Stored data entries
>>>>>
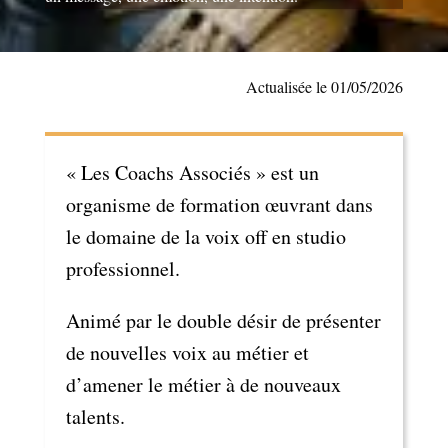
Actualisée le 01/05/2026
« Les Coachs Associés » est un
organisme de formation œuvrant dans
le domaine de la voix off en studio
professionnel.
Animé par le double désir de présenter
de nouvelles voix au métier et
d’amener le métier à de nouveaux
talents.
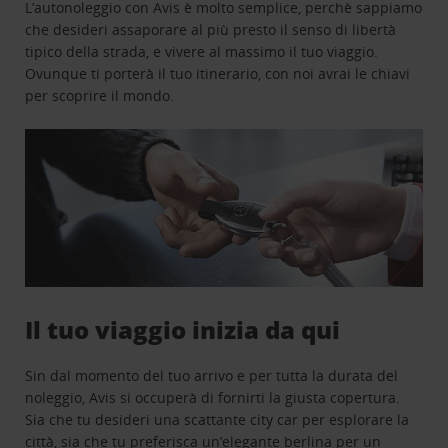
L’autonoleggio con Avis è molto semplice, perchè sappiamo
che desideri assaporare al più presto il senso di libertà
tipico della strada, e vivere al massimo il tuo viaggio.
Ovunque ti porterà il tuo itinerario, con noi avrai le chiavi
per scoprire il mondo.
Il tuo viaggio inizia da qui
Sin dal momento del tuo arrivo e per tutta la durata del
noleggio, Avis si occuperà di fornirti la giusta copertura.
Sia che tu desideri una scattante city car per esplorare la
città, sia che tu preferisca un’elegante berlina per un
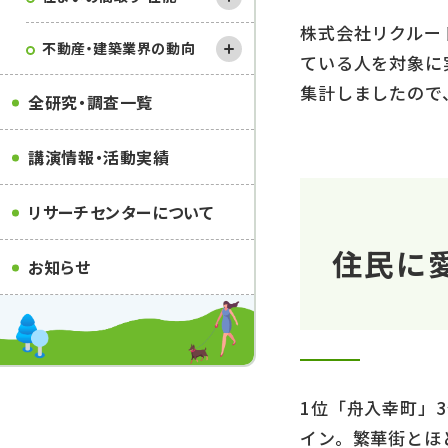
株式会社リクルー
不動産・建築業界の動向
ている人を対象に実
集計しましたので
全研究・調査一覧
講演情報・活動実績
リサーチセンターについて
住民に
お知らせ
1位「舟入幸町」
イン。繁華街とほ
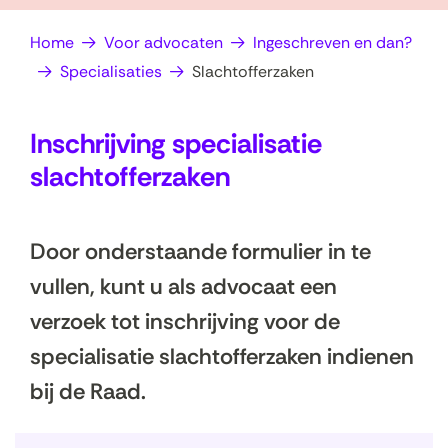
op
e
Home
Voor advocaten
Ingeschreven en dan?
zoek?
n
Specialisaties
Slachtofferzaken
Inschrijving specialisatie
slachtofferzaken
Door onderstaande formulier in te
vullen, kunt u als advocaat een
verzoek tot inschrijving voor de
specialisatie slachtofferzaken indienen
bij de Raad.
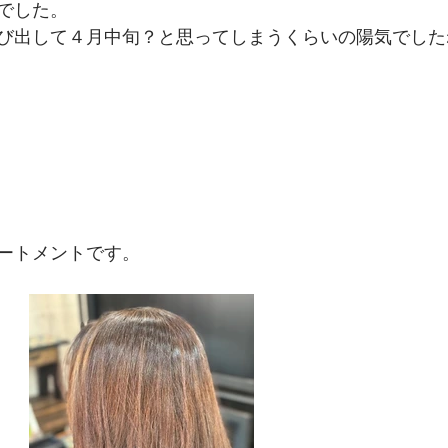
でした。
び出して４月中旬？と思ってしまうくらいの陽気でした
ートメントです。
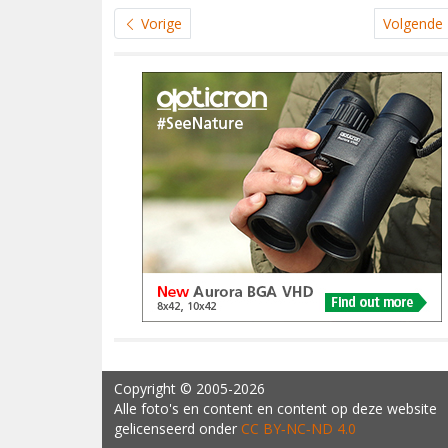
Vorige
Volgende
Copyright
© 2005-2026
Alle foto's en content en content op deze website
gelicenseerd onder
CC BY‑NC‑ND 4.0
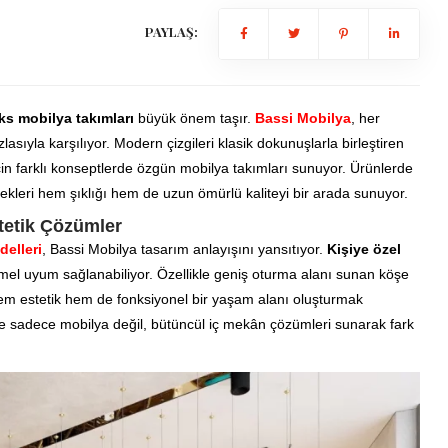
PAYLAŞ:
ks mobilya takımları
büyük önem taşır.
Bassi Mobilya
, her
asıyla karşılıyor. Modern çizgileri klasik dokunuşlarla birleştiren
çin farklı konseptlerde özgün mobilya takımları sunuyor. Ürünlerde
kleri hem şıklığı hem de uzun ömürlü kaliteyi bir arada sunuyor.
tetik Çözümler
elleri
, Bassi Mobilya tasarım anlayışını yansıtıyor.
Kişiye özel
 uyum sağlanabiliyor. Özellikle geniş oturma alanı sunan köşe
e hem estetik hem de fonksiyonel bir yaşam alanı oluşturmak
ine sadece mobilya değil, bütüncül iç mekân çözümleri sunarak fark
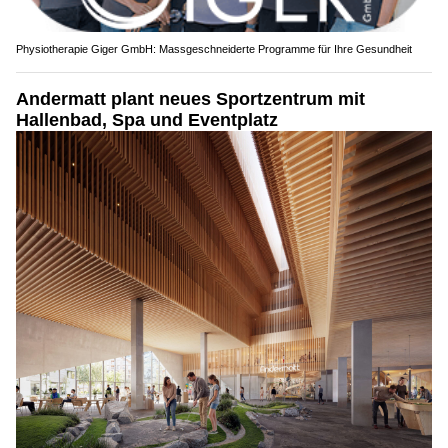
Physiotherapie Giger GmbH: Massgeschneiderte Programme für Ihre Gesundheit
Andermatt plant neues Sportzentrum mit
Hallenbad, Spa und Eventplatz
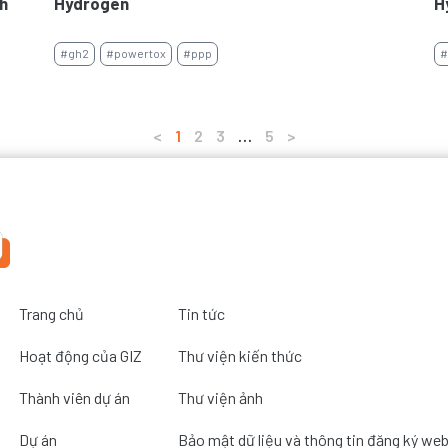
nh
Hydrogen
H
#gh2
#powertox
#ppp
#
<
1
2
3
…
5
>
Trang chủ
Tin tức
Hoạt động của GIZ
Thư viện kiến thức
Thành viên dự án
Thư viện ảnh
Dự án
Bảo mật dữ liệu và thông tin đăng ký we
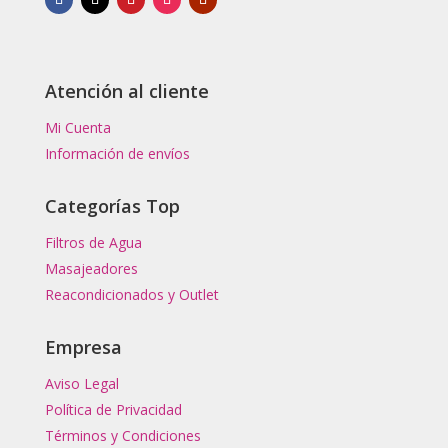
Atención al cliente
Mi Cuenta
Información de envíos
Categorías Top
Filtros de Agua
Masajeadores
Reacondicionados y Outlet
Empresa
Aviso Legal
Política de Privacidad
Términos y Condiciones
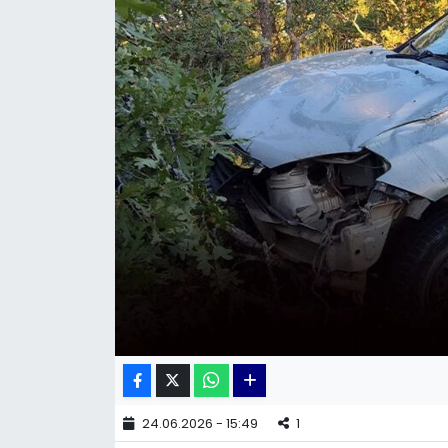
KÜLTÜR SANAT
MAGAZİN
POLİTİKA
SAĞLIK
Siyaset
SPOR
TEKNOLOJİ
Yaşam
24.06.2026 - 15:49
1
YEREL POLİTİKA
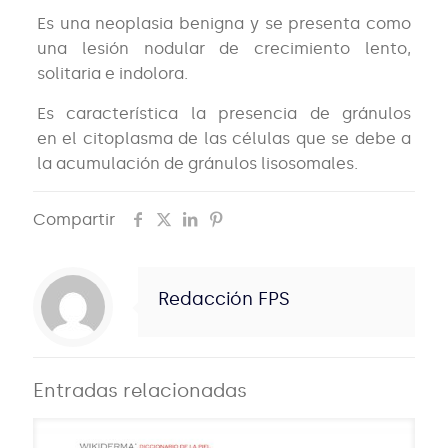
Es una neoplasia benigna y se presenta como
una lesión nodular de crecimiento lento,
solitaria e indolora.
Es característica la presencia de gránulos
en el citoplasma de las células que se debe a
la acumulación de gránulos lisosomales.
Compartir
Redacción FPS
Entradas relacionadas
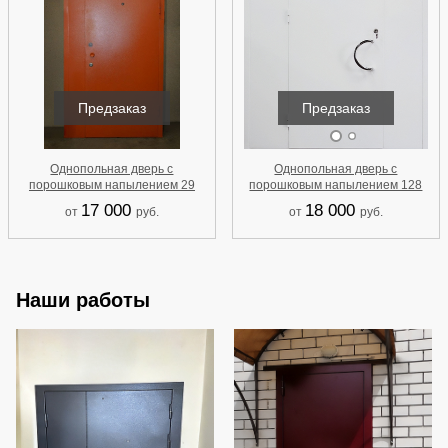
Предзаказ
Предзаказ
Однопольная дверь с
Однопольная дверь с
порошковым напылением 29
порошковым напылением 128
17 000
18 000
от
руб.
от
руб.
Наши работы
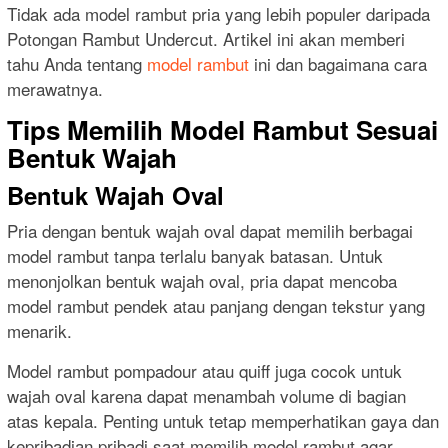
Tidak ada model rambut pria yang lebih populer daripada
Potongan Rambut Undercut. Artikel ini akan memberi
tahu Anda tentang
model rambut
ini dan bagaimana cara
merawatnya.
Tips Memilih Model Rambut Sesuai
Bentuk Wajah
Bentuk Wajah Oval
Pria dengan bentuk wajah oval dapat memilih berbagai
model rambut tanpa terlalu banyak batasan. Untuk
menonjolkan bentuk wajah oval, pria dapat mencoba
model rambut pendek atau panjang dengan tekstur yang
menarik.
Model rambut pompadour atau quiff juga cocok untuk
wajah oval karena dapat menambah volume di bagian
atas kepala. Penting untuk tetap memperhatikan gaya dan
kepribadian pribadi saat memilih model rambut agar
<<<<<
Exercise | If a record holds a picture, drop the picture and return the rest of it exactly.

Task response |
Actualisée le 01/05/2026
« Les Coachs Associés » est un
organisme de formation œuvrant dans
le domaine de la voix off en studio
professionnel.
Animé par le double désir de présenter
de nouvelles voix au métier et
d’amener le métier à de nouveaux
talents.
L’autonoleggio con Avis è molto semplice, perchè sappiamo
che desideri assaporare al più presto il senso di libertà
tipico della strada, e vivere al massimo il tuo viaggio.
Ovunque ti porterà il tuo itinerario, con noi avrai le chiavi
per scoprire il mondo.
Il tuo viaggio inizia da qui
Sin dal momento del tuo arrivo e per tutta la durata del
noleggio, Avis si occuperà di fornirti la giusta copertura.
Sia che tu desideri una scattante city car per esplorare la
città, sia che tu preferisca un’elegante berlina per un
株式会社リクルー
不動産・建築業界の動向
ている人を対象に実
集計しましたので
全研究・調査一覧
講演情報・活動実績
リサーチセンターについて
住民に
お知らせ
1位「舟入幸町」
イン。繁華街とほ
op
e
Home
Voor advocaten
Ingeschreven en dan?
zoek?
n
Specialisaties
Slachtofferzaken
Inschrijving specialisatie
slachtofferzaken
Door onderstaande formulier in te
vullen, kunt u als advocaat een
verzoek tot inschrijving voor de
specialisatie slachtofferzaken indienen
bij de Raad.
でした。
び出して４月中旬？と思ってしまうくらいの陽気でした
ートメントです。
Vorige
Volgende
Copyright
© 2005-2026
Alle foto's en content en content op deze website
gelicenseerd onder
CC BY‑NC‑ND 4.0
PAYLAŞ:
ks mobilya takımları
büyük önem taşır.
Bassi Mobilya
, her
asıyla karşılıyor. Modern çizgileri klasik dokunuşlarla birleştiren
çin farklı konseptlerde özgün mobilya takımları sunuyor. Ürünlerde
kleri hem şıklığı hem de uzun ömürlü kaliteyi bir arada sunuyor.
tetik Çözümler
elleri
, Bassi Mobilya tasarım anlayışını yansıtıyor.
Kişiye özel
 uyum sağlanabiliyor. Özellikle geniş oturma alanı sunan köşe
e hem estetik hem de fonksiyonel bir yaşam alanı oluşturmak
ine sadece mobilya değil, bütüncül iç mekân çözümleri sunarak fark
Physiotherapie Giger GmbH: Massgeschneiderte Programme für Ihre Gesundheit
Andermatt plant neues Sportzentrum mit
Hallenbad, Spa und Eventplatz
nh
Hydrogen
H
#gh2
#powertox
#ppp
#
<
1
2
3
…
5
>
Trang chủ
Tin tức
Hoạt động của GIZ
Thư viện kiến thức
Thành viên dự án
Thư viện ảnh
Dự án
Bảo mật dữ liệu và thông tin đăng ký we
Atención al cliente
Mi Cuenta
Información de envíos
Categorías Top
Filtros de Agua
Masajeadores
Reacondicionados y Outlet
Empresa
Aviso Legal
Política de Privacidad
Términos y Condiciones
KÜLTÜR SANAT
MAGAZİN
POLİTİKA
SAĞLIK
Siyaset
SPOR
TEKNOLOJİ
Yaşam
24.06.2026 - 15:49
1
YEREL POLİTİKA
Es una neoplasia benigna y se presenta como
una lesión nodular de crecimiento lento,
solitaria e indolora.
Es característica la presencia de gránulos
en el citoplasma de las células que se debe a
la acumulación de gránulos lisosomales.
Compartir
Redacción FPS
Entradas relacionadas
Предзаказ
Предзаказ
Однопольная дверь с
Однопольная дверь с
порошковым напылением 29
порошковым напылением 128
17 000
18 000
от
руб.
от
руб.
Наши работы
Tidak ada model rambut pria yang lebih populer daripada
Potongan Rambut Undercut. Artikel ini akan memberi
tahu Anda tentang
model rambut
ini dan bagaimana cara
merawatnya.
Tips Memilih Model Rambut Sesuai
Bentuk Wajah
Bentuk Wajah Oval
Pria dengan bentuk wajah oval dapat memilih berbagai
model rambut tanpa terlalu banyak batasan. Untuk
menonjolkan bentuk wajah oval, pria dapat mencoba
model rambut pendek atau panjang dengan tekstur yang
menarik.
Model rambut pompadour atau quiff juga cocok untuk
wajah oval karena dapat menambah volume di bagian
atas kepala. Penting untuk tetap memperhatikan gaya dan
kepribadian pribadi saat memilih model rambut agar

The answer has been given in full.